IL DIRETTORE GENERALE
della giustizia civile

Visti gli articoli 1 e 8 della legge 29 dicembre 1990, n. 428, recante disposizioni per l'adempimento di obblighi derivanti dall'appartenenza dell'Italia all'Unione europea;
Visto il decreto legislativo 27 gennaio 1992, n. 115, di attuazione della direttiva n. 89/48/CEE del 21 dicembre 1988 relativa ad un sistema generale di riconoscimento di diplomi di istruzione superiore che sanzionano formazioni professionali di durata minima di tre anni;
Vista l'istanza del sig. Bonaccorso Ezio, nato il 7 luglio 1971 a Milano, cittadino italiano, diretta ad ottenere, ai sensi dell'art. 12 del sopra indicato decreto legislativo, il riconoscimento del titolo professionale di abogato, rilasciato dal Colegio de Abogados di Madrid (Spagna) il 21 marzo 2003 ai fini dell'accesso ed esercizio in Italia della professione di avvocato;
Considerato che il richiedente ha conseguito il titolo accademico di dottore in giurisprudenza presso l'Universita' degli studi di Milano nel dicembre 1998;
Considerato che detto titolo e' stato altresi' omologato al titolo accademico spagnolo di licenciado en derecho con delibera del «Ministerio de educacion, cultura y deporte» spagnolo del 21 ottobre 2002;
Viste le determinazioni della Conferenza di servizi nella seduta del 18 giugno 2003;
Preso atto del parere espresso dal rappresentante del Consiglio nazionale di categoria nella seduta sopra indicata;
Visto l'art. 6, n. 2, del decreto legislativo n. 115/1992, sopra indicato;

Decreta:

Art. 1.
Al sig. Bonaccorso Ezio, nato il 7 luglio 1971 a Milano, cittadino italiano, e' riconosciuto il titolo professionale di cui in premessa quale titolo valido per l'iscrizione all'albo degli avvocati.
 
Art. 2.
Detto riconoscimento e' subordinato al superamento di una prova attitudinale composta da: 1) un colloquio su elementi di ordinamento e deontologia forensi; 2) la discussione di un caso pratico su procedura civile o procedura penale, a scelta del candidato.
 
Art. 3.
L'esame consiste in una prova orale da svolgersi in lingua italiana, le cui modalita' di svolgimento sono indicate nell'allegato A, che costituisce parte integrante del presente decreto.
Roma, 11 settembre 2003
Il direttore generale: Mele
 
Allegato A
a) Il candidato, per essere ammesso a sostenere la prova attitudinale, dovra' presentare al Consiglio nazionale domanda in carta legale, allegando la copia autenticata del presente decreto.
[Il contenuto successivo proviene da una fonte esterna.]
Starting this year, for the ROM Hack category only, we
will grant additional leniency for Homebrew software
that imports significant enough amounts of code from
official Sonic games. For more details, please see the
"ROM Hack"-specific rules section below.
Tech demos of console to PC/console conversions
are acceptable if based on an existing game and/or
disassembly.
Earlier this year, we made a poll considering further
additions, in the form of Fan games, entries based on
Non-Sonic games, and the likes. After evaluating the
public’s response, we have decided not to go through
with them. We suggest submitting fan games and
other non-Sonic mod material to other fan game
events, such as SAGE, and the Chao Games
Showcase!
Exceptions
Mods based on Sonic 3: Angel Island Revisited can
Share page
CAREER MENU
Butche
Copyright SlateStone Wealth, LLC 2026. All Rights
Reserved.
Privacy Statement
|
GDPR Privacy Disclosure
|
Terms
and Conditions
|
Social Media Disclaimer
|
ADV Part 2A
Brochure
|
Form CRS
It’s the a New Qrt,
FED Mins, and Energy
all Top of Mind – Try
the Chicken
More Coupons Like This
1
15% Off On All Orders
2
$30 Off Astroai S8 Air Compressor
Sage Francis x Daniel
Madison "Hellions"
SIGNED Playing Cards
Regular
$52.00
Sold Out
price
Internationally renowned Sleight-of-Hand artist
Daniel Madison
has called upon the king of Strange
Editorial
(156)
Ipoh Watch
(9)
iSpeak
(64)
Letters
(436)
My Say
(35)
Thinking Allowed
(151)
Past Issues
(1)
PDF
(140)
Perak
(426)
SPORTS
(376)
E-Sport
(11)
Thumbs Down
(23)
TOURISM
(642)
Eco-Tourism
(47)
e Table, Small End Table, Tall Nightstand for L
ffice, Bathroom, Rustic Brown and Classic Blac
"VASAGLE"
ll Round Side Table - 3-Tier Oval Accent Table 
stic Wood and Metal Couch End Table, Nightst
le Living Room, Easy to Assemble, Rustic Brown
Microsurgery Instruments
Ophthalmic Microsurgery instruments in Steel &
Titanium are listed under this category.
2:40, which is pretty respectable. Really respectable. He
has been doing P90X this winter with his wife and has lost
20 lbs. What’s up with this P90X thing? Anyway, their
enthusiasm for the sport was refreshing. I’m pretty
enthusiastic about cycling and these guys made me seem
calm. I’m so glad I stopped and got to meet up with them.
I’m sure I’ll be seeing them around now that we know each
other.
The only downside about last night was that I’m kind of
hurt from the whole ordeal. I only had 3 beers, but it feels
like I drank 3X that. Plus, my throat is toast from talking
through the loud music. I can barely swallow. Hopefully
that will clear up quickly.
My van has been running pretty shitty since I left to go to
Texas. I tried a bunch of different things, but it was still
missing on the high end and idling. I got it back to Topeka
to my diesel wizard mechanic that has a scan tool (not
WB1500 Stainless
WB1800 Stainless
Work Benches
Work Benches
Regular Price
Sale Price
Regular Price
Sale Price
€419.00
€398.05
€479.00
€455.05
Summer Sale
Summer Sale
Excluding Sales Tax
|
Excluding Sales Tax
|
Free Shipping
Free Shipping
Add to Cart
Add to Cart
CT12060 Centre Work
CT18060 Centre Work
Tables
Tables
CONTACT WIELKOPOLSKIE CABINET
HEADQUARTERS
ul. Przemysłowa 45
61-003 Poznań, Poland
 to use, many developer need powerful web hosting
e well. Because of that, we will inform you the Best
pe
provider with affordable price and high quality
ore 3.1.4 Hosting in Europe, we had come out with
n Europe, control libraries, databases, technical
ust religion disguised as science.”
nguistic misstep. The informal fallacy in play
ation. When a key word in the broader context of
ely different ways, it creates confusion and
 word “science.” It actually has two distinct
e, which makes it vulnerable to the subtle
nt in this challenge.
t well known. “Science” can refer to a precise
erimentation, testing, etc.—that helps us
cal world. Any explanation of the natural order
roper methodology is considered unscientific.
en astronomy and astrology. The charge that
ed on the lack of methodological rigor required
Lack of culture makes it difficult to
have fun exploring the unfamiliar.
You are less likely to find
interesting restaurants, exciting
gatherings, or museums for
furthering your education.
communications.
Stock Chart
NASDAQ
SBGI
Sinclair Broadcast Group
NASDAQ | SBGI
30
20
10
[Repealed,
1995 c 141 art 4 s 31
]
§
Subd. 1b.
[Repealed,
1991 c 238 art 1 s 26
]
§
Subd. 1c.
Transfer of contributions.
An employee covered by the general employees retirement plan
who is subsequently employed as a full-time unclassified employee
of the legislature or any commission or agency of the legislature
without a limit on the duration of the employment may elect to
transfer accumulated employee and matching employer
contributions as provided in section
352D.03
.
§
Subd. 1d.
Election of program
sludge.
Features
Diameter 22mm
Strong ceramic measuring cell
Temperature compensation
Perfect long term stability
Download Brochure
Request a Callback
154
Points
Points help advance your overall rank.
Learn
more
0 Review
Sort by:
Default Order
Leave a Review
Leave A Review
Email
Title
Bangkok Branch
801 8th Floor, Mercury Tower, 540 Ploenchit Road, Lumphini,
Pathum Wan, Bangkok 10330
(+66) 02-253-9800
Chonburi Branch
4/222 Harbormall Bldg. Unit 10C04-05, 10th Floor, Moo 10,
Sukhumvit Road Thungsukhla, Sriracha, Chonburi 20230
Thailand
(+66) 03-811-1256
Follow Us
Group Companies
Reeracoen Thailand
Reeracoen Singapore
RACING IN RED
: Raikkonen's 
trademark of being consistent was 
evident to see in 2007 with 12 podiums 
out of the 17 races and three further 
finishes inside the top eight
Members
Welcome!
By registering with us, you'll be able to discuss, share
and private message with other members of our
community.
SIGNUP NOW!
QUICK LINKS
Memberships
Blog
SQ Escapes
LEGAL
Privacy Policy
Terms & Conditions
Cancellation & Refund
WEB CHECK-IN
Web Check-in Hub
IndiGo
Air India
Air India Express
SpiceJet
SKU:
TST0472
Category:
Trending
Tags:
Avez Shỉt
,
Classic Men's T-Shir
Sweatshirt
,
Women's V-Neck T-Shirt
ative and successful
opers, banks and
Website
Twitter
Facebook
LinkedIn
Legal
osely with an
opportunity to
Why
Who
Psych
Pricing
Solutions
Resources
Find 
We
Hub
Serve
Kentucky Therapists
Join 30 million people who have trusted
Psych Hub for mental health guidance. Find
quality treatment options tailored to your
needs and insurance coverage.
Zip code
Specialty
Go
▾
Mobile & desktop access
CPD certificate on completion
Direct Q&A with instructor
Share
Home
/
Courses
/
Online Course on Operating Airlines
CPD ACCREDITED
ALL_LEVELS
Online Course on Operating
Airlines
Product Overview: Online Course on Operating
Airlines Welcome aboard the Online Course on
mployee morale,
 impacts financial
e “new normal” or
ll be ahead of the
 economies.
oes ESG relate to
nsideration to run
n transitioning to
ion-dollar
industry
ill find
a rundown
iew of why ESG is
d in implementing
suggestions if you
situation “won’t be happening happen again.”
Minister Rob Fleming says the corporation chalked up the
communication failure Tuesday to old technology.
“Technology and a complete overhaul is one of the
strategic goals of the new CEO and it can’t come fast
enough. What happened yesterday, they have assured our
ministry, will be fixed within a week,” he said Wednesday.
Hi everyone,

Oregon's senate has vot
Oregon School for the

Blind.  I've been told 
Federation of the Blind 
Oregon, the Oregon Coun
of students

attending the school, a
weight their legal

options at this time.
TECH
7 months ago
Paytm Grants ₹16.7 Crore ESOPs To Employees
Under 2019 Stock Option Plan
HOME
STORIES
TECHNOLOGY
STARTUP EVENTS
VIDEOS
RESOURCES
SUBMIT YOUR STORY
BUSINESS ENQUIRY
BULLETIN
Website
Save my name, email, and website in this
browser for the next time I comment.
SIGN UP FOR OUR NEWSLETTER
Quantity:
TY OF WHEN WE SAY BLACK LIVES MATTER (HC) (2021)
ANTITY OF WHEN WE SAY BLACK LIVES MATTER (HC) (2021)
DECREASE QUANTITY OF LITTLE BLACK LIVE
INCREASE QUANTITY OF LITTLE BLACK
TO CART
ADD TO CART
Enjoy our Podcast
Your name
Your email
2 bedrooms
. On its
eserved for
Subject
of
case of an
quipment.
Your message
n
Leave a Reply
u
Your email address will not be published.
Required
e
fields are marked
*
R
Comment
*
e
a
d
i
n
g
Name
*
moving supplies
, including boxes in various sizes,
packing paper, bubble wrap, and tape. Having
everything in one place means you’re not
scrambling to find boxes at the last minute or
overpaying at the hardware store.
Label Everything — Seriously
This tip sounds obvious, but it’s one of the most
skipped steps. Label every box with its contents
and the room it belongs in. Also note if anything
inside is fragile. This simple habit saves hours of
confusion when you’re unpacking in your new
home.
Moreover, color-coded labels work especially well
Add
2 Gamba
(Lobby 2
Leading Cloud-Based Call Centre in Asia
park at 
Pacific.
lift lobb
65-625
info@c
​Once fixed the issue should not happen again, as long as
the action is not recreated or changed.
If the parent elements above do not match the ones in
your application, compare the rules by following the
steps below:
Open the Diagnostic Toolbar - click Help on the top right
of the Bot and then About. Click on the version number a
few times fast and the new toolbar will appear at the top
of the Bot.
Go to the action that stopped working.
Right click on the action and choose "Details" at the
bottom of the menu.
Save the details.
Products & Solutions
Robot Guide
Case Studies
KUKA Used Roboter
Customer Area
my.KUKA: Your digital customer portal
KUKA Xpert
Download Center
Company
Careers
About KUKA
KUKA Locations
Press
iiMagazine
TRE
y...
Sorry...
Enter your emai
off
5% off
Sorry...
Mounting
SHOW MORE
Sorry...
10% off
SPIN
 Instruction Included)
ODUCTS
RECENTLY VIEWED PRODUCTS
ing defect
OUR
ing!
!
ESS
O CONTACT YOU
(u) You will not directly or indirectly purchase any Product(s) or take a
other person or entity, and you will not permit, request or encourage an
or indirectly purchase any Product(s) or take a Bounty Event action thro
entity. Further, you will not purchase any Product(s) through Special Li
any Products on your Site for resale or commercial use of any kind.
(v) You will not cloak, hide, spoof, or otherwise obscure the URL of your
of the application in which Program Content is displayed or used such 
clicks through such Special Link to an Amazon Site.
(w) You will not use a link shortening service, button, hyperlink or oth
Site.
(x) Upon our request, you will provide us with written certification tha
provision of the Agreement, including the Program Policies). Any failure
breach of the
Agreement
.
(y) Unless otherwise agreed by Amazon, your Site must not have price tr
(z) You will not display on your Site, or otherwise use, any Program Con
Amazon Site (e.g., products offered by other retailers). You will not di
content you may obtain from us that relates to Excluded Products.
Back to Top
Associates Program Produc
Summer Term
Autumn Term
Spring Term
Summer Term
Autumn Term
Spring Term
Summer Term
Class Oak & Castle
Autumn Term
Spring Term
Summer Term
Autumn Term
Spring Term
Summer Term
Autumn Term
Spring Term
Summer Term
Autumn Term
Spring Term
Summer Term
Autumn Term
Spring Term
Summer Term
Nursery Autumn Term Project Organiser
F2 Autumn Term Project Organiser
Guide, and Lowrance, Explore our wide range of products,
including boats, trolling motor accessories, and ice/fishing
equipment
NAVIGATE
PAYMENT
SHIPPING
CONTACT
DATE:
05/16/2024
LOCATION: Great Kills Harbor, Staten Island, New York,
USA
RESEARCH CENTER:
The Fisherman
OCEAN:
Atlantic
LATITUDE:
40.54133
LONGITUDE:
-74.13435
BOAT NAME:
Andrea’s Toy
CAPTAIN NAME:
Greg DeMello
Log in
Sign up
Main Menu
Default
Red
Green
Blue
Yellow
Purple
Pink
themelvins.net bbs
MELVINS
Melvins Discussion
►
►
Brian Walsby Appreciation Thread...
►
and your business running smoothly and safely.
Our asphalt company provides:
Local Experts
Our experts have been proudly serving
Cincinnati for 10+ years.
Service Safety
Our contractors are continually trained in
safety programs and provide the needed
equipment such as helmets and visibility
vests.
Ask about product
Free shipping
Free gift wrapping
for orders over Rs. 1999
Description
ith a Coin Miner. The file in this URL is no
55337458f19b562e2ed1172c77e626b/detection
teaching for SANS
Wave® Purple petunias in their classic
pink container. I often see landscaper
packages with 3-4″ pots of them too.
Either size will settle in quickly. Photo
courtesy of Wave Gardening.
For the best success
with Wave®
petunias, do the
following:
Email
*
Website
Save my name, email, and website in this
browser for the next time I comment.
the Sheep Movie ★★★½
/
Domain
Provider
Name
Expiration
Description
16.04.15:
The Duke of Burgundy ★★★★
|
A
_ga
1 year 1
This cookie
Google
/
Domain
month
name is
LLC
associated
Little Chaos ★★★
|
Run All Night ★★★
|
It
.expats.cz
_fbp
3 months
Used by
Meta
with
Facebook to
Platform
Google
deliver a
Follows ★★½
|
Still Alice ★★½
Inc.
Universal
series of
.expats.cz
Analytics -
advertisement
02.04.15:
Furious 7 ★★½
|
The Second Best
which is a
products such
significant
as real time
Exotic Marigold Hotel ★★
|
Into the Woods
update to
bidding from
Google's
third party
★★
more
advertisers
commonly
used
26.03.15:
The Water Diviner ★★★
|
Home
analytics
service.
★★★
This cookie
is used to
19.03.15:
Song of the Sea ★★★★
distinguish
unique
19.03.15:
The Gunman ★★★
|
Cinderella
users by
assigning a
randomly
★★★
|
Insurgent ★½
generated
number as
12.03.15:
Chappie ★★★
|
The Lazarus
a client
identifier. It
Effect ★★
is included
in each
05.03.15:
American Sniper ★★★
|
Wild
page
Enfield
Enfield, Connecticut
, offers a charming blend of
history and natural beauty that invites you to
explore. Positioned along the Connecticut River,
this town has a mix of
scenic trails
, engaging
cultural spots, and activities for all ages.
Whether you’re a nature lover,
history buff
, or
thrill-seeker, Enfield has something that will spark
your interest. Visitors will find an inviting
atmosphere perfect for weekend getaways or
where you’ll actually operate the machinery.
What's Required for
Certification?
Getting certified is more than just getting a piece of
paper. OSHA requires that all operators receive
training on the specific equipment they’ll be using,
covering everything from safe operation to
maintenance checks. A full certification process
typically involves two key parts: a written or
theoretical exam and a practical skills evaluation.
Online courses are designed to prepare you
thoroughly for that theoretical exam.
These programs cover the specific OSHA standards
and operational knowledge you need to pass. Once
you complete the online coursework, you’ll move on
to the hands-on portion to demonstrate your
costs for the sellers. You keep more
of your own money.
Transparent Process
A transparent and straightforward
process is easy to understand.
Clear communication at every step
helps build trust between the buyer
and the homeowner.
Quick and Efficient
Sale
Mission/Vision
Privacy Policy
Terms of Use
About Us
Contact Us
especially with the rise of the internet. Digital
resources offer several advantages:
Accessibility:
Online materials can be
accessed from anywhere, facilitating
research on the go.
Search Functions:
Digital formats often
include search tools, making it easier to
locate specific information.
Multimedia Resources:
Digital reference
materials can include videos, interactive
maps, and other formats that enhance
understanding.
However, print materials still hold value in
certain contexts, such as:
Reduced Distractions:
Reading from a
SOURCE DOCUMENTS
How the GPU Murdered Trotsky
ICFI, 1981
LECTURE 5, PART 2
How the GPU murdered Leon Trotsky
La commissione, istituita presso il Consiglio nazionale, si riunisce su convocazione del presidente per lo svolgimento delle prove di esame, fissandone il calendario. Della convocazione della commissione e del calendario fissato per le prove e' data immediata notizia all'interessato, al recapito da questi indicato nella domanda.
b) La commissione rilascia certificazione all'interessato dell'avvenuto superamento dell'esame, al fine dell'iscrizione all'albo degli avvocati.